Where LendKey may fall short
Regional banks and credit unions may not offer student loans nationally, so the interest rate ranges that LendKey advertises may not be available to every borrower. The fine print and eligibility requirements could also vary from one lender to another.
For example, some lenders may require you use autopay from an account with the lender to qualify for a 0.25% interest rate discounts (others may let you qualify with autopay from any account). And how many consecutive payments you need to make before you can apply for a cosigner release, if you can apply at all, could also vary.
All LendKey lenders only offer a 10-year loan term. Other lenders offer a shorter term, which sometimes corresponds with lower interest rates, or you want to lower your monthly payment by choosing a longer term from a different lender.
Also, LendKey student loans don’t offer full deferment and you’ll have to make $25 monthly payments once your loan is disbursed. This could lower your total cost of borrowing compared with full deferment, but if you don’t have any income while you’re at school, it could be difficult to afford the monthly payment.

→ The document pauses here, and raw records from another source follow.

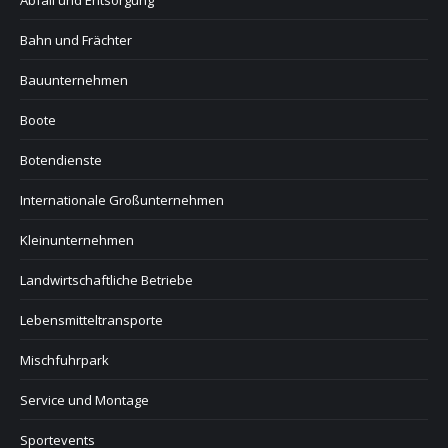
Bahn und Frächter
Bauunternehmen
Boote
Botendienste
Internationale Großunternehmen
Kleinunternehmen
Landwirtschaftliche Betriebe
Lebensmitteltransporte
Mischfuhrpark
Service und Montage
Sportevents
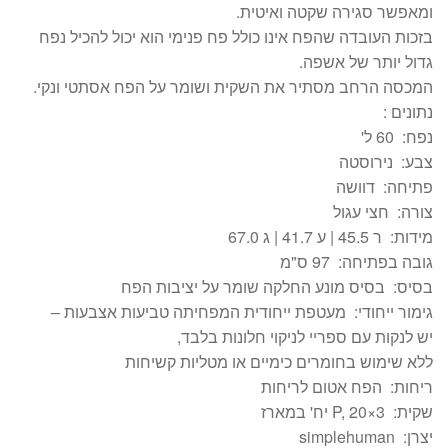
ומאפשר סגירה שקטה ואיטית.
בזכות העובדה שהפח אינו כולל פח פנימי הוא יכול להכיל נפח
גדול יותר של אשפה.
המכסה הרחב מסתיר את השקית ושומר על הפח אסתטי ונקי.
נתונים :
נפח:
60 ל'
צבע:
נירוסטה
פתיחה:
דוושה
צורה:
חצי עגול
מידות:
ר 45.5 | ע 41.7 | ג 67.0
גובה בפתיחה:
97 ס"מ
בסיס:
בסיס מונע החלקה שומר על יציבות הפח
גימור ייחודי:
מעטפת ייחודית המפחיתה טביעות אצבעות –
יש לנקות עם ספריי לניקוי חלונות בלבד,
ללא שימוש בחומרים כימיים או מטליות קשיחות
ריחות:
הפח אטום לריחות
שקית:
P, 20×3 יח' במארז
יצרן:
simplehuman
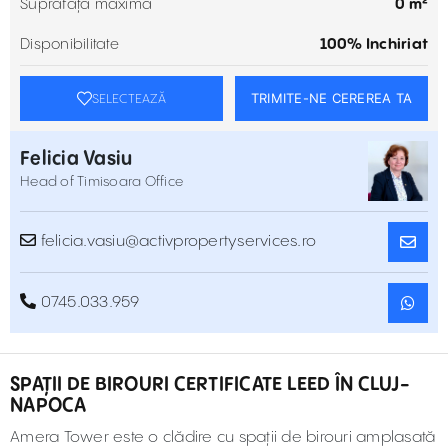
Suprafață maximă
0 m²
Disponibilitate
100% Inchiriat
TRIMITE-NE CEREREA TA
SELECTEAZĂ
Felicia Vasiu
Head of Timisoara Office
felicia.vasiu@activpropertyservices.ro
0745.033.959
SPAȚII DE BIROURI CERTIFICATE LEED ÎN CLUJ-
NAPOCA
Amera Tower este o clădire cu spații de birouri amplasată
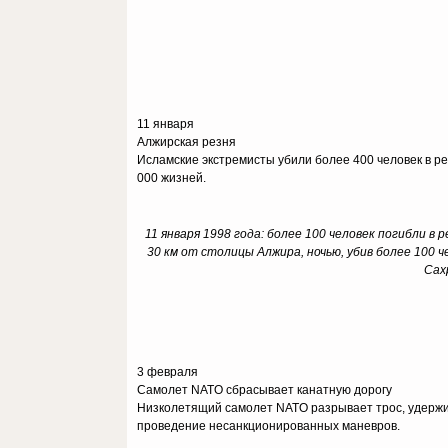
11 января
Алжирская резня
Исламские экстремисты убили более 400 человек в р
000 жизней.
11 января 1998 года: более 100 человек погибли в
30 км от столицы Алжира, ночью, убив более 100 
Сах
3 февраля
Самолет NATO сбрасывает канатную дорогу
Низколетящий самолет NATO разрывает трос, удержива
проведение несанкционированных маневров.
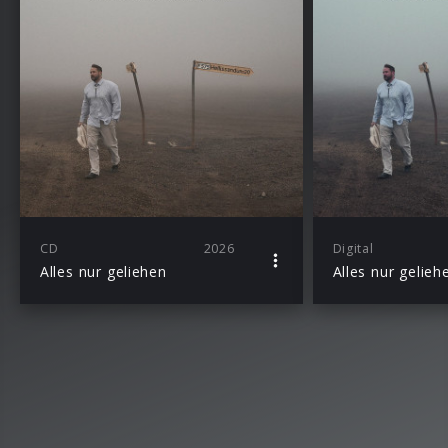
CD
2026
Digital
Alles nur geliehen
Alles nur gelieh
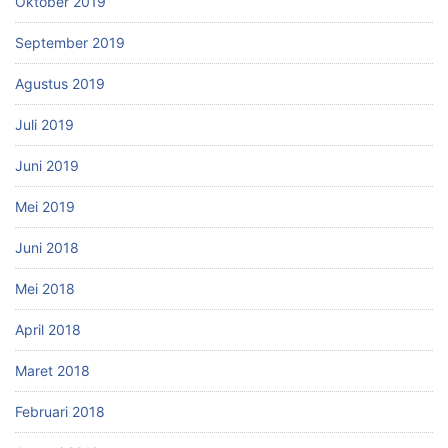
Oktober 2019
September 2019
Agustus 2019
Juli 2019
Juni 2019
Mei 2019
Juni 2018
Mei 2018
April 2018
Maret 2018
Februari 2018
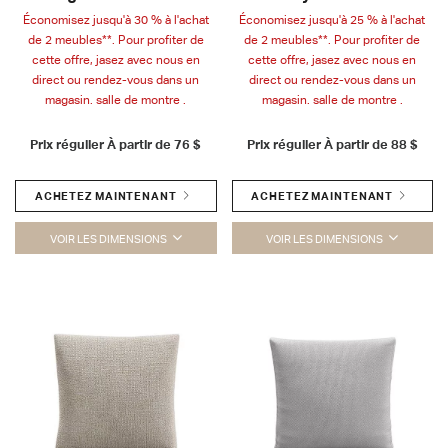
Économisez jusqu'à 30 % à l'achat
Économisez jusqu'à 25 % à l'achat
de 2 meubles**. Pour profiter de
de 2 meubles**. Pour profiter de
cette offre, jasez avec nous en
cette offre, jasez avec nous en
direct ou rendez-vous dans un
direct ou rendez-vous dans un
magasin. salle de montre .
magasin. salle de montre .
Prix régulier À partir de
76 $
Prix régulier À partir de
88 $
ACHETEZ MAINTENANT
ACHETEZ MAINTENANT
VOIR LES DIMENSIONS
VOIR LES DIMENSIONS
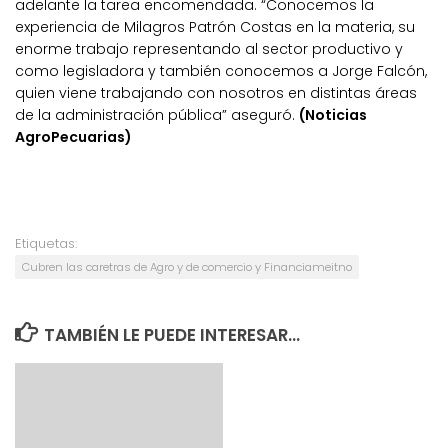
adelante la tarea encomendada. “Conocemos la
experiencia de Milagros Patrón Costas en la materia, su
enorme trabajo representando al sector productivo y
como legisladora y también conocemos a Jorge Falcón,
quien viene trabajando con nosotros en distintas áreas
de la administración pública” aseguró.
(Noticias
AgroPecuarias)
Etiquetas:
Cubren las caretras de Agro y de comercio y Financiameitno
TAMBIÉN LE PUEDE INTERESAR...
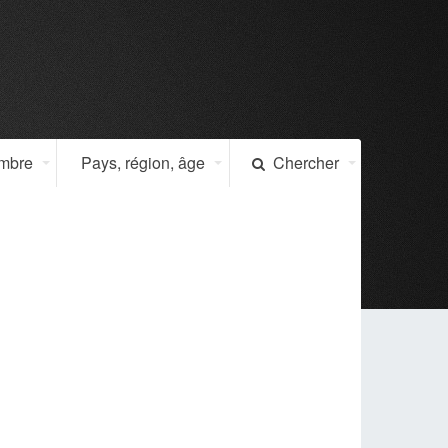
ombre
Pays, région, âge
Chercher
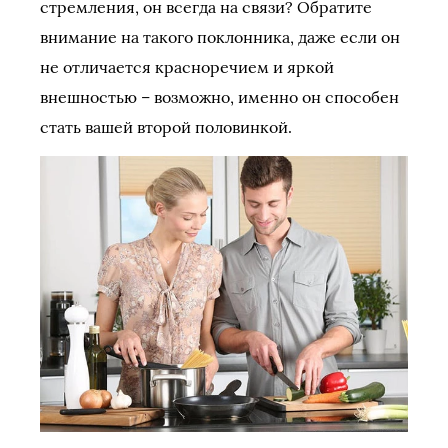
стремления, он всегда на связи? Обратите
внимание на такого поклонника, даже если он
не отличается красноречием и яркой
внешностью – возможно, именно он способен
стать вашей второй половинкой.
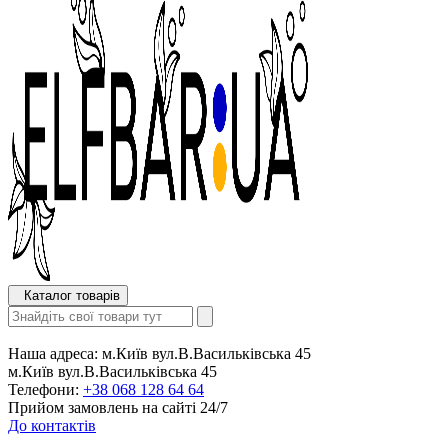
Каталог товарів
Наша адреса:
м.Київ вул.В.Васильківська 45
м.Київ вул.В.Васильківська 45
Телефони:
+38 068 128 64 64
Прийом замовлень на сайті 24/7
До контактів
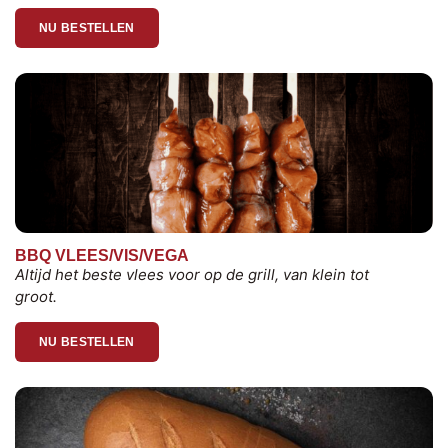
NU BESTELLEN
BBQ VLEES/VIS/VEGA
Altijd het beste vlees voor op de grill, van klein tot
groot.
NU BESTELLEN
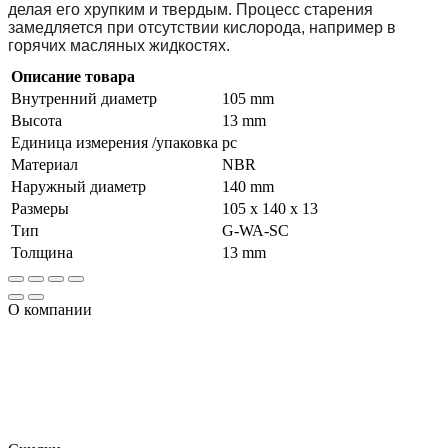
делая его хрупким и твердым. Процесс старения
замедляется при отсутствии кислорода, например в
горячих масляных жидкостях.
Описание товара
Внутренний диаметр
105 mm
Высота
13 mm
Единица измерения /упаковка
pc
Материал
NBR
Наружный диаметр
140 mm
Размеры
105 x 140 x 13
Тип
G-WA-SC
Толщина
13 mm
О компании
Огромный ассортимент продукции, включает в том числе и
уплотнения, использующиеся для гидравлического
оборудования, уплотнительные кольца и сальники ,
отличающиеся отменным качеством и доступной
стоимостью.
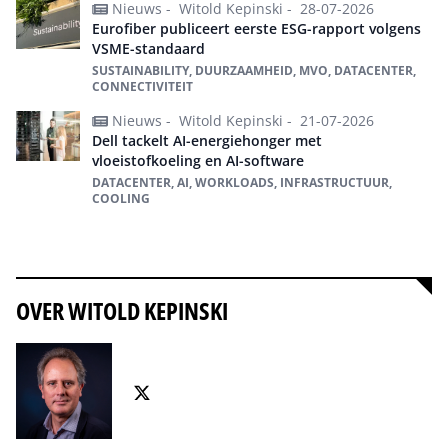
Nieuws -
Witold Kepinski -
28-07-2026
Eurofiber publiceert eerste ESG-rapport volgens
VSME-standaard
SUSTAINABILITY, DUURZAAMHEID, MVO, DATACENTER,
CONNECTIVITEIT
Nieuws -
Witold Kepinski -
21-07-2026
Dell tackelt AI-energiehonger met
vloeistofkoeling en AI-software
DATACENTER, AI, WORKLOADS, INFRASTRUCTUUR,
COOLING
Alles over sustainability
OVER WITOLD KEPINSKI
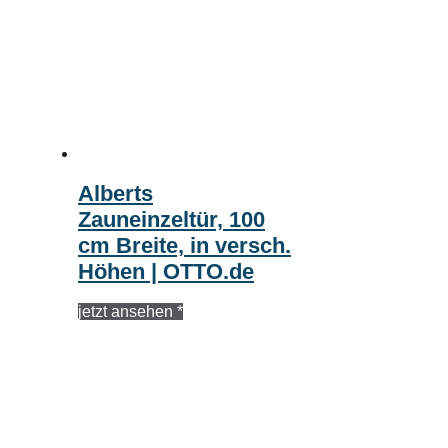
Alberts
Zauneinzeltür, 100
cm Breite, in versch.
Höhen | OTTO.de
jetzt ansehen *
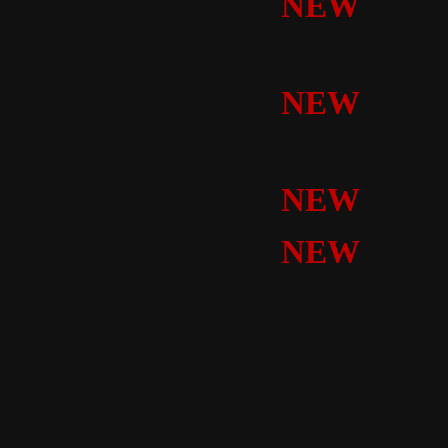
NEW
Utili
seul clic/a
NEW
Trava
flexibilité
NEW
Trace
NEW
Appli
Partagez
Enregistre
Créez des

#5 Citizens Bank Student Loan
Citizens Bank is a large traditional bank with over 1,000 branches in the Midwest and along the East Coast. It offers student loans to undergraduate and graduate students, their parents and student loan refinancing.
Why we like Citizens Bank
Citizens Bank’s lowest possible variable-rate APR is the lowest of our top five lenders, but even if you don’t qualify for the lowest rate it’s worth considering. And if you or your cosigner have a qualifying bank account or loan from Citizens Bank, as that could make you eligible for a permanent 0.25% interest rate reduction on your student loan.
You may also qualify for multi-year approval if you have more than a year left before you graduate. Often, you may need to apply for a student loan at the start of each term. But with multi-year approval, you could choose (there’s no obligation) to borrow additional money for another term without having to fill out a new application.
Where Citizens Bank may fall short
The primary drawback is the 36-payment requirement to apply to release a cosigner. This aside, Citizens Bank offers competitive rates, a variety of loan terms and interest rate discounts that are in line or could be better than many of the other private student loan companies.
Determine if a private student loan is right for you
After comparing your options, you may be able to identify the private student loan lender that offers you the best overall loan. However, you may want to take a step back and consider all your options before committing.
Federal student loans. Often, federal student loans should be a borrower’s first choice if he or she has to borrow money. In part, this is because federal student loans offer loan forgiveness programs, repayment plans and guaranteed options to defer payments or put your loans in forbearance that aren’t available from private student lenders.
Also, if you haven’t built credit of your own and don’t have a creditworthy cosigner, federal student loans could be your only option. Most don’t have a credit requirement, and the federal loans for graduate or professional students and parents that have a credit check don’t vary their interest rate based on your credit. By contrast, even with a creditworthy cosigner, you may wind up with higher interest rate if you take out a private student loan.
However, there may be times when a private student loan makes sense or be a necessity. For example, undergraduate federal student loans have annual ($5,500-$7,500) and aggregate (up to $31,000) borrowing limits that may not be enough to cover your educational expenses.
Even if your unsure about whether you’re going to take out federal or private student loans, you may want to fill out and submit the Free Application for Federal Student Aid (FAFSA) every year. In addition to being a requirement for federal student loans and work-study aid, you may need to submit the FAFSA to qualify for some grants and scholarships.